TWU has been making headlines over a controversial Community Covenant Agreement prohibiting sexual intimacy outside of heterosexual marriage. The agreement discriminates against LGBTQ students, say opponents.
In a binding referendum last month, Law Society of British Columbia members voted 74 per cent in favour of a resolution stating TWU is not an approved law faculty for the purpose of the bar admissions requirements in that province. LSBC benchers rescinded TWU’s accreditation on Oct. 31, joining Nova Scotia and Ontario in denying the law school’s graduates access to the provinces’ respective bars.
OUTlaws, a network of LGBTQ and ally students groups across Canadian law schools, say Virk “hastily” approved the TWU degrees in December 2013, the day after the Federation of Law Societies of Canada recommended provincial and territorial members accredit the school. FLSC found there was no evidence of discrimination.

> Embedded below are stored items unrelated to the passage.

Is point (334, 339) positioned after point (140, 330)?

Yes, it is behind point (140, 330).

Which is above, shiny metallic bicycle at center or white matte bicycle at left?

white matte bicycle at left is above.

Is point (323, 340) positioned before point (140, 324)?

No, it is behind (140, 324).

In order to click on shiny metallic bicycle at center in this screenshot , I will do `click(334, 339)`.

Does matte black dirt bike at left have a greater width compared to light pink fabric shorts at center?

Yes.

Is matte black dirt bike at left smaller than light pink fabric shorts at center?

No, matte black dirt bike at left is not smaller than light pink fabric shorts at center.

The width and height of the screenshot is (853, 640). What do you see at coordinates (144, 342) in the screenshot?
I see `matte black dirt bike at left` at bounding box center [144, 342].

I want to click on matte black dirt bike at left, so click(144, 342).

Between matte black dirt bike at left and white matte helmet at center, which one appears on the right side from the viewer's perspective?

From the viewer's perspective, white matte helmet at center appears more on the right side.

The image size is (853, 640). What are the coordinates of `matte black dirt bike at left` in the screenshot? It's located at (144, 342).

Virk approved the program despite an expert panel’s “serious reservations” about TWU’s academic freedom, breadth of world view, ability to teach legal skills, and course quality, a press release from OUTlaws states.

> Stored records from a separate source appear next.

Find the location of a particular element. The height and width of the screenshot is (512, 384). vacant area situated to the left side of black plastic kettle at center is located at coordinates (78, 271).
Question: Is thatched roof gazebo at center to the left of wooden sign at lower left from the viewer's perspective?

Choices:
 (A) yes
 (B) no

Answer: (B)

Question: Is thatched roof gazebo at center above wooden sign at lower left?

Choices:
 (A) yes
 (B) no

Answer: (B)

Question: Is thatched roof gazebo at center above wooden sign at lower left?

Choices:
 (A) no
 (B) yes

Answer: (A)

However, in July, Virk wrote to TWU indicating the approval of TWU’s law degrees was conditional upon the law program securing accreditation of B.C.’s law society. As it had failed to do so, OUTlaws request a reversal of Virk’s earlier approval to “align with both his statutory mandate under the Degree Authorization Act and his obligation to support the equality rights of LGBTQ individuals,” says the press release.
“Although it should never have been necessary to do so, your ministry can now rely on the numerous regulators, academics, and legal authorities that have consistently rejected TWU’s position on this issue,” reads the letter to Virk.
“We opened ourselves up to a meeting — we said if you want to meet with any of our members to discuss these concerns in person, we would be happy to attend,” says Douglas Judson, member of Osgoode Hall Law School’s OUTlaws chapter.
“We have expressed that we hope to hear back from him, and we’re hoping by making this a very public, transparent campaign that will motivate action on the part of the ministry.”
Continuing the fight on other fronts, TWU has filed an application for judicial review of the Ontario law society’s decision not to accredit its program, and OUTlaws groups at Osgoode, the University of Toronto, Queen’s University, and the University of Windsor are intervening.
“We are hanging tight waiting for our court dates for that and we look forward to an equality minded resolution of the dispute,” Judson says.